I see the heavy billows of smoke from incinerators. I watch in horror as men become ravenous
beasts for a morsel of food. An irrepressible anger surges in my own fibers—anger at God, who is
unmoved by the suffering of humankind. Yet on this Rosh Hashanah, men continue to chant the
Kaddish in His honor. People still wish one another a “Happy New Year” in the confines of this prison
camp. I realize that man has emerged the stronger. Man has triumphed.
In my lifetime of only seventeen years, I have already undergone nearly twenty transformations
like this one. I have been Susan B. Anthony, Anne Frank, and Netaji Subhash Chandra Bose among
others since I started Public Declamation in eighth grade. As a declaimer, five times a year, I select
and memorize a piece to present to an audience of hundreds of students, but there is more to
declamation than memorizing and reciting. Declamation is a process of internalizing—of learning
and understanding.
I can read Night. I can read it to my mother. I could probably even memorize it and recite it to
myself in front of a mirror. But when I declaim Night, something happens to me. I experience a
profound metamorphosis—a gut-level identification with Elie Wiesel beyond the text. I am changed.
His emotions become my own emotions, his thoughts my own. His strength becomes the source of
my own strength. I am Elie Wiesel.
As I walk off the stage that day having declaimed an excerpt from Night, I remember the day that I
learned from Susan B. Anthony to assert my beliefs and never let anyone deny me my rights. I
remember the day I learned from Anne Frank to see the bright side of situations and to appreciate the
small pleasures taken for granted in life. I remember the day I learned from Netaji Subhash Chandra
Bose what it means to be devoted to one’s country. And I realize that it is my duty to share these
messages, to preserve them and to remember them—I am not only a declaimer. I am a messenger.
REVIEW


Anumita’s essay describes how the act of declaiming transcends mere memorization and delivery and
puts her in the shoes of the original speaker. In doing so Anumita in turn puts the reader into her
shoes and brings her experience to life with vivid imagery and simple but elegant prose. Anumita
transitions seamlessly from an illustration of declaiming to its effects on her and how it has informed
her life philosophy—the essay flows smoothly from one paragraph to the next and maintains the
reader ’s interest throughout. By choosing to relate the impact of a broad experience—in this case,
declamation—through several examples rather than focusing on a single, defining moment, Anumita
more effectively illustrates the ways in which declamation has changed her and allows the reader to
accompany her on the journey of her development.

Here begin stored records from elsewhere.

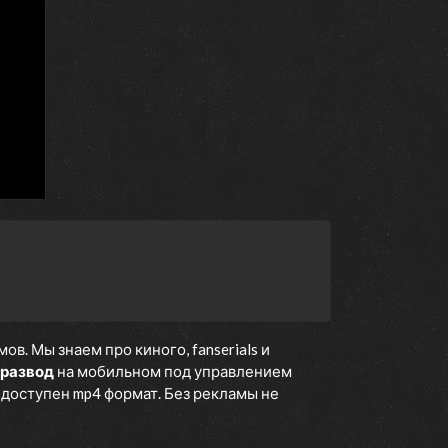
 I
men
14 февраля 2013
ife
fe
7 февраля 2013
way
31 января 2013
. Мы знаем про киного, fanserials и
ou
 развод
на мобильном под управлением
е доступен mp4 формат. Без рекламы не
24 января 2013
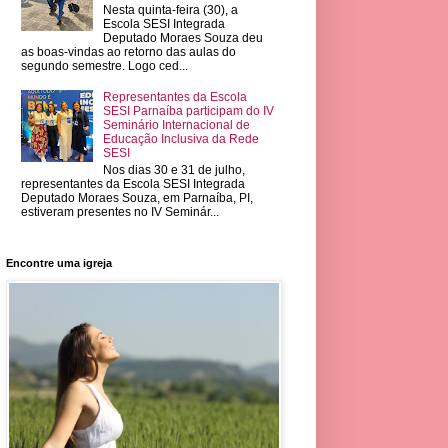
Nesta quinta-feira (30), a
Escola SESI Integrada
Deputado Moraes Souza deu
as boas-vindas ao retorno das aulas do
segundo semestre. Logo ced...
Representantes da Escola
SESI Parnaíba participam do IV
Seminário Internacional de
Educação Inclusiva da Rede
SESI
Nos dias 30 e 31 de julho,
representantes da Escola SESI Integrada
Deputado Moraes Souza, em Parnaíba, PI,
estiveram presentes no IV Seminár...
Encontre uma igreja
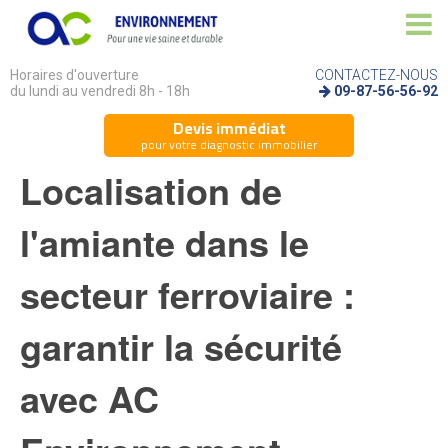
Horaires d'ouverture
CONTACTEZ-NOUS
du lundi au vendredi 8h - 18h
09-87-56-56-92
Devis immédiat
pour votre diagnostic immobilier
Localisation de
l'amiante dans le
secteur ferroviaire :
garantir la sécurité
avec AC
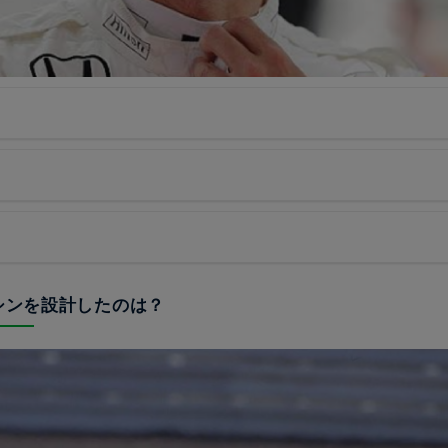
マシンを設計したのは？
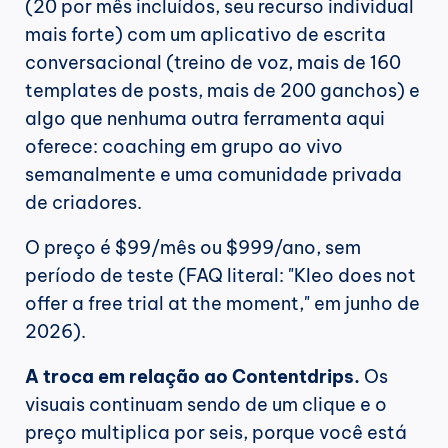
(20 por mês incluídos, seu recurso individual 
mais forte) com um aplicativo de escrita 
conversacional (treino de voz, mais de 160 
templates de posts, mais de 200 ganchos) e 
algo que nenhuma outra ferramenta aqui 
oferece: coaching em grupo ao vivo 
semanalmente e uma comunidade privada 
de criadores.
O preço é $99/mês ou $999/ano, sem 
período de teste (FAQ literal: "Kleo does not 
offer a free trial at the moment," em junho de 
2026).
A troca em relação ao Contentdrips.
 Os 
visuais continuam sendo de um clique e o 
preço multiplica por seis, porque você está 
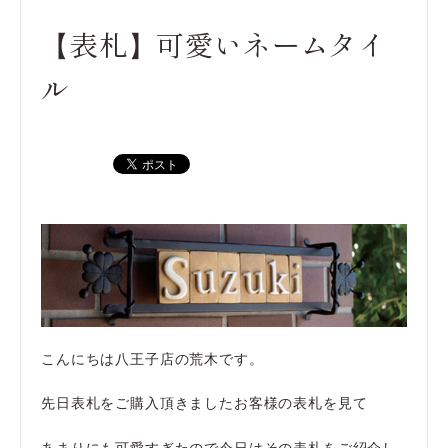
【表札】可愛いネームタイ
ル
こんにちは八王子店の荒木です。
先日表札をご購入頂きましたお客様の表札を見て
あまりにも可愛すぎたので今日はその表札をご紹介し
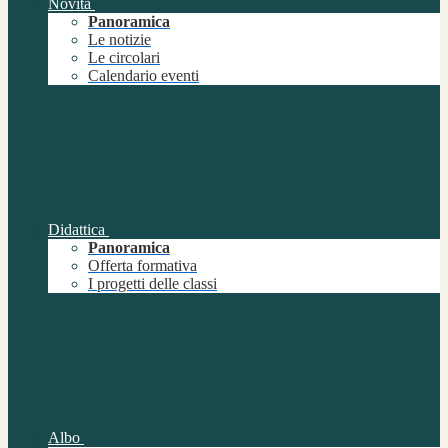
Novità
Panoramica
Le notizie
Le circolari
Calendario eventi
Didattica
Panoramica
Offerta formativa
I progetti delle classi
Albo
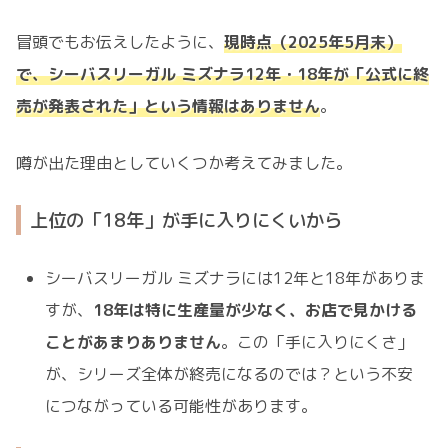
冒頭でもお伝えしたように、
現時点（2025年5月末）
で、シーバスリーガル ミズナラ12年・18年が「公式に終
売が発表された」という情報はありません
。
噂が出た理由としていくつか考えてみました。
上位の「18年」が手に入りにくいから
シーバスリーガル ミズナラには12年と18年がありま
すが、
18年は特に生産量が少なく、お店で見かける
ことがあまりありません
。この「手に入りにくさ」
が、シリーズ全体が終売になるのでは？という不安
につながっている可能性があります。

This essay is strong in almost every respect. It is extremely well organized: The intriguing
introduction is followed by a brief but necessary orienting explanation, after which Anumita
discusses in more detail the uniqueness of declamation and the correspondingly unique impact it has
had on her. Each section fits perfectly into the essay as a whole, which is concise and eloquently
written. It reads almost like a speech in and of itself, adding yet another dimension to what is already a
wonderfully powerful narrative. A particularly impressive feature of this essay is its ability to be
striking but not overpowering: The abrupt switch from an ordinary school hall to a concentration
camp in the introduction is somehow captivating rather than confusing. Overall, this is an incredibly
well-written essay that provides insight into not only the significance of declamation but also
Anumita’s personality and her gift for storytelling.